Mais une analyse à long terme sur toute la durée de vie de ces souris a montré que la coexistence de deux variants d’ADNmt dans la même cellule compromettait la fonction mitochondriale.

“Nous avons observé que les cellules rejetaient la présence de deux génomes mitochondriaux, et la plupart d’entre elles éliminaient progressivement l’une des variantes de l’ADNmt. Étonnamment, cependant, les principaux organes comme le cœur, les poumons et les muscles squelettiques étaient incapables de le faire”, a expliqué le Dr.
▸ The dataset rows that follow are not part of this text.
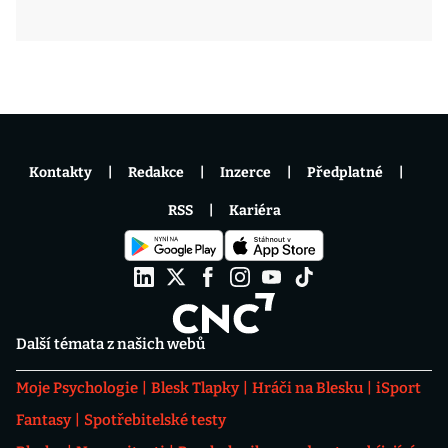
Kontakty
Redakce
Inzerce
Předplatné
RSS
Kariéra
Další témata z našich webů
Moje Psychologie
Blesk Tlapky
Hráči na Blesku
iSport
Fantasy
Spotřebitelské testy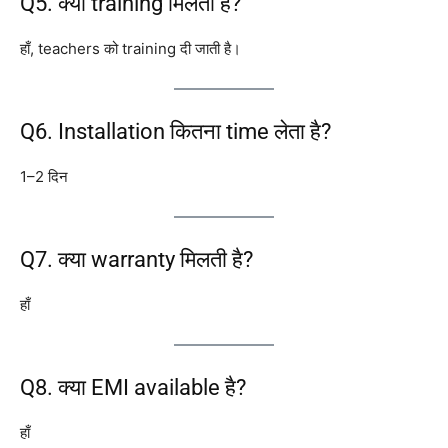
Q5. क्या training मिलती है?
हाँ, teachers को training दी जाती है।
Q6. Installation कितना time लेता है?
1–2 दिन
Q7. क्या warranty मिलती है?
हाँ
Q8. क्या EMI available है?
हाँ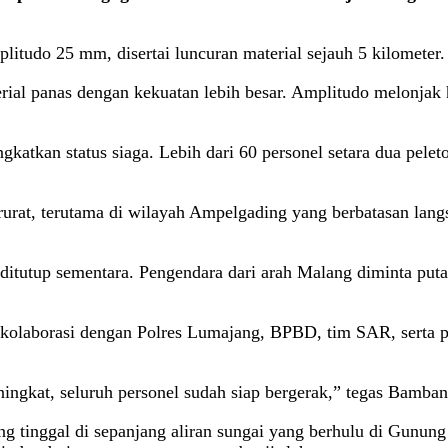
itudo 25 mm, disertai luncuran material sejauh 5 kilometer. A
al panas dengan kekuatan lebih besar. Amplitudo melonjak 
katkan status siaga. Lebih dari 60 personel setara dua pele
rurat, terutama di wilayah Ampelgading yang berbatasan la
ditutup sementara. Pengendara dari arah Malang diminta put
 berkolaborasi dengan Polres Lumajang, BPBD, tim SAR, serta
ningkat, seluruh personel sudah siap bergerak,” tegas Bamban
g tinggal di sepanjang aliran sungai yang berhulu di Gunung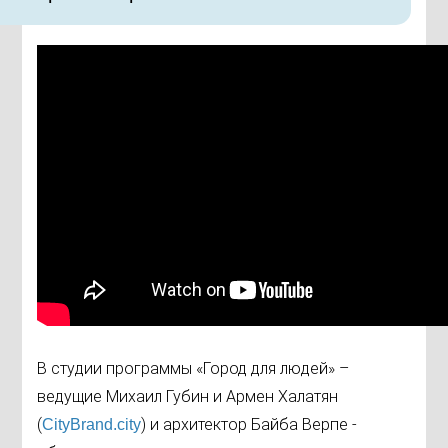
В студии программы «Город для людей» –
ведущие Михаил Губин и Армен Халатян
(
) и архитектор Байба Верпе -
CityBrand.city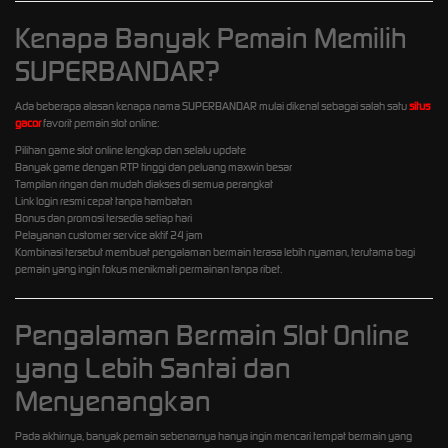
Kenapa Banyak Pemain Memilih
SUPERBANDAR?
Ada beberapa alasan kenapa nama SUPERBANDAR mulai dikenal sebagai salah satu
situs
gacor
favorit pemain slot online:
Pilihan game slot online lengkap dan selalu update
Banyak game dengan RTP tinggi dan peluang maxwin besar
Tampilan ringan dan mudah diakses di semua perangkat
Link login resmi cepat tanpa hambatan
Bonus dan promosi tersedia setiap hari
Pelayanan customer service aktif 24 jam
Kombinasi tersebut membuat pengalaman bermain terasa lebih nyaman, terutama bagi
pemain yang ingin fokus menikmati permainan tanpa ribet.
Pengalaman Bermain Slot Online
yang Lebih Santai dan
Menyenangkan
Pada akhirnya, banyak pemain sebenarnya hanya ingin mencari tempat bermain yang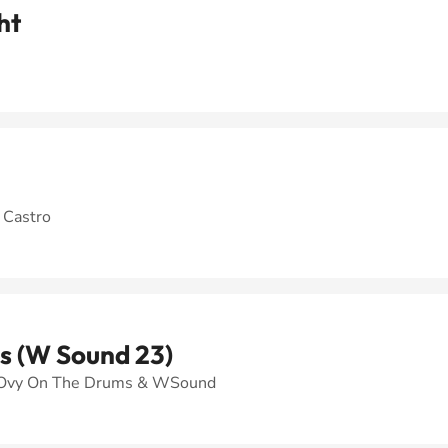
ht
 Castro
as (W Sound 23)
 Ovy On The Drums & WSound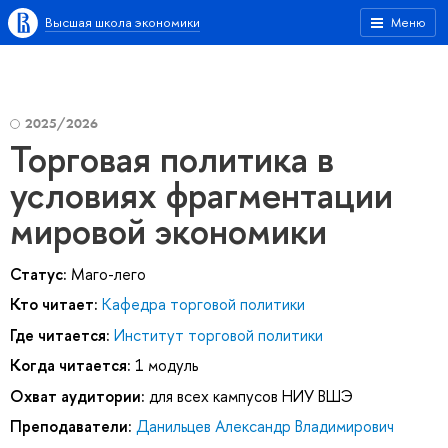
Высшая школа экономики
Меню
2025/2026
Торговая политика в
условиях фрагментации
мировой экономики
Статус:
Маго-лего
Кто читает:
Кафедра торговой политики
Где читается:
Институт торговой политики
Когда читается:
1 модуль
Охват аудитории:
для всех кампусов НИУ ВШЭ
Преподаватели:
Данильцев Александр Владимирович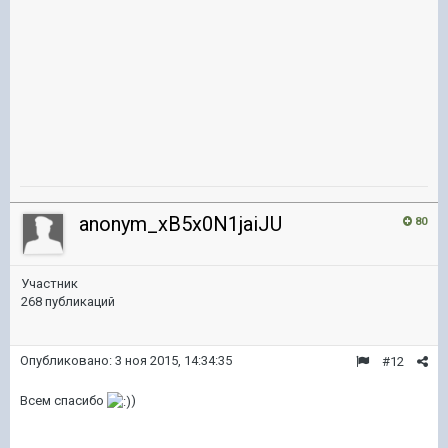
anonym_xB5x0N1jaiJU
80
Участник
268 публикаций
Опубликовано:
3 ноя 2015, 14:34:35
#12
Всем спасибо
)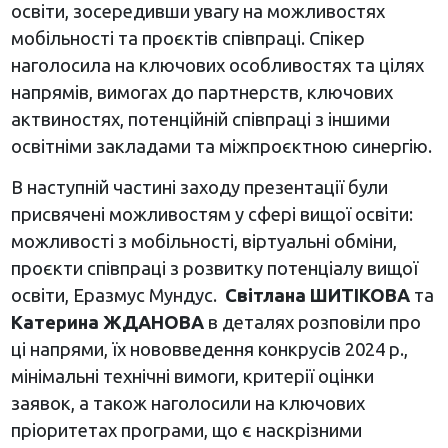
освіти, зосередивши увагу на можливостях
мобільності та проєктів співпраці. Спікер
наголосила на ключових особливостях та цілях
напрямів, вимогах до партнерств, ключових
актвиностях, потенційній співпраці з іншими
освітніми закладами та міжпроєктною синергію.
В наступній частині заходу презентації були
присвячені можливостям у сфері вищої освіти:
можливості з мобільності, віртуальні обміни,
проєкти співпраці з розвитку потенціалу вищої
освіти, Еразмус Мундус.
Світлана ШИТІКОВА
та
Катерина ЖДАНОВА
в деталях розповіли про
ці напрями, їх нововведення конкрусів 2024 р.,
мінімальні технічні вимоги, критерії оцінки
заявок, а також наголосили на ключових
пріоритетах програми, що є наскрізними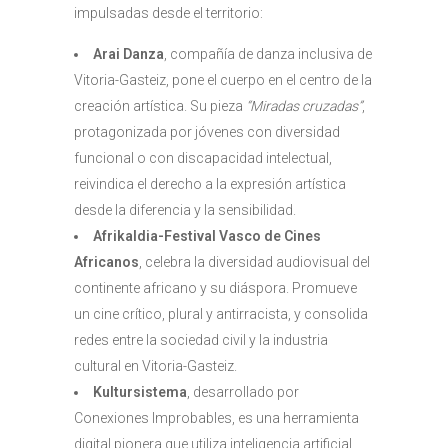
impulsadas desde el territorio:
Arai Danza
, compañía de danza inclusiva de
Vitoria-Gasteiz, pone el cuerpo en el centro de la
creación artística. Su pieza
“Miradas cruzadas”
,
protagonizada por jóvenes con diversidad
funcional o con discapacidad intelectual,
reivindica el derecho a la expresión artística
desde la diferencia y la sensibilidad.
Afrikaldia-Festival Vasco de Cines
Africanos
, celebra la diversidad audiovisual del
continente africano y su diáspora. Promueve
un cine crítico, plural y antirracista, y consolida
redes entre la sociedad civil y la industria
cultural en Vitoria-Gasteiz.
Kultursistema
, desarrollado por
Conexiones Improbables, es una herramienta
digital pionera que utiliza inteligencia artificial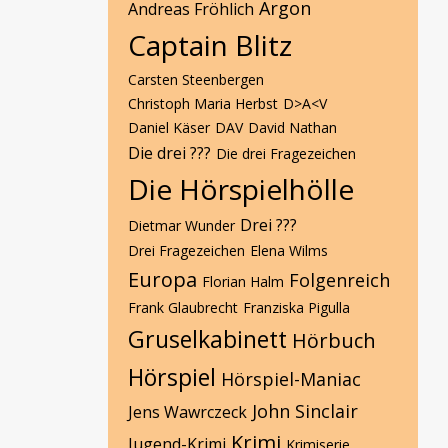
Argon
Andreas Fröhlich
Captain Blitz
Carsten Steenbergen
Christoph Maria Herbst
D>A<V
Daniel Käser
DAV
David Nathan
Die drei ???
Die drei Fragezeichen
Die Hörspielhölle
Drei ???
Dietmar Wunder
Drei Fragezeichen
Elena Wilms
Europa
Folgenreich
Florian Halm
Frank Glaubrecht
Franziska Pigulla
Gruselkabinett
Hörbuch
Hörspiel
Hörspiel-Maniac
John Sinclair
Jens Wawrczeck
Krimi
Jugend-Krimi
Krimiserie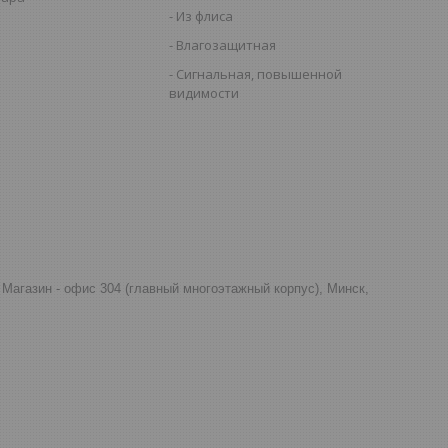
Из флиса
Влагозащитная
Сигнальная, повышенной
видимости
д, Магазин - офис 304 (главный многоэтажный корпус), Минск,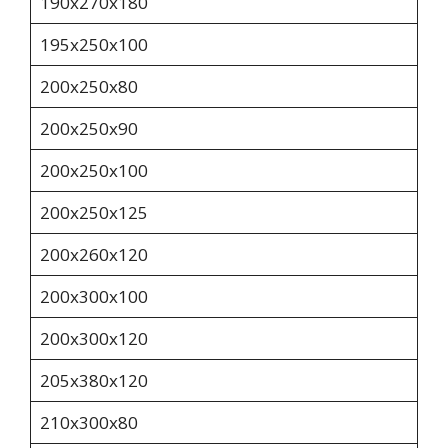
190х270х180
195х250х100
200х250х80
200х250х90
200x250x100
200х250х125
200х260х120
200х300х100
200х300х120
205x380x120
210х300х80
Lechuga-Vieco.

“Les organes qui pouvaient éliminer l’une des variantes de l’ADNmt, comme le foie, ont retrouvé leur métabolisme mitochondrial et leur santé cellulaire, mais ceux qui ne pouvaient pas se détériorer progressivement à mesure que les animaux vieillissaient”, a poursuivi le Dr. Enriquez.

Ainsi, les animaux, qui semblaient en bonne santé dans leur jeunesse, souffraient plus tard d’insuffisance cardiaque, d’hypertension pulmonaire, de perte de masse musculaire, de fragilité et de mort prématurée.

Les chercheurs concluent que les effets dangereux des interventions thérapeutiques mitochondriales identifiées dans la nouvelle étude montrent la nécessité d’être prudent dans la sélection du génotype d’ADNmt du donneur.

Comme l’indiquent les auteurs dans leur article, les résultats de : Circulation: L’étude implique également que “Même la méthode la plus prometteuse, pour le remplacement des mitochondries ovocytaires porteuses de mutations pathologiques connues de l’ADNmt, peut ne pas parvenir à un remplacement à 100 %”.

L’étude montre que les cellules réceptrices ont une capacité élevée à sélectionner et à amplifier le variant d’ADNmt préexistant d’origine, qui peut avoir été indétectable avant le transfert de l’ADNmt du donneur. La procédure a donc le potentiel d’aboutir à un mélange d’ADNmt de deux individus dans des cellules descendantes. “Le même problème se pose avec le rajeunissement des ovocytes par micro-injection de cytoplasme de donneur”, a souligné le Dr. Enriquez.

De même, a ajouté le Dr. Enríquez, “Un risque similaire peut survenir lorsque des mitochondries purifiées de donneurs sont utilisées pour traiter des cellules endommagées impliquées dans des maladies cardio-pulmonaires ou neurologiques.”

Dr. Enríquez a souligné que ces risques ne signifient pas que la thérapie de remplacement mitochondriale doit être abandonnée. De la même manière que les transfusions sanguines et les greffes d’organes nécessitent un contrôle minutieux de la compatibilité entre receveur et donneur, le Dr. Enríquez recommande que toute stratégie thérapeutique qui risque le mélange de variants sains d’ADNmt de deux individus devrait “assurer une compatibilité totale entre les génomes mitochondriaux du donneur et du receveur”.

La source:

Centre National d’Investigation Cardiovasculaire Carlos III (FSP)

Référence de la revue :

Lechuga-Vieco, AV, et coll. (2022) L’hétéroplasmie des variants d’ADN mitochondrial de type sauvage chez la souris provoque une cardiopathie métabolique avec hypertension pulmonaire et fragilité. Circulation. doi.org/10.1161/CIRCULATIONAHA.121.056286.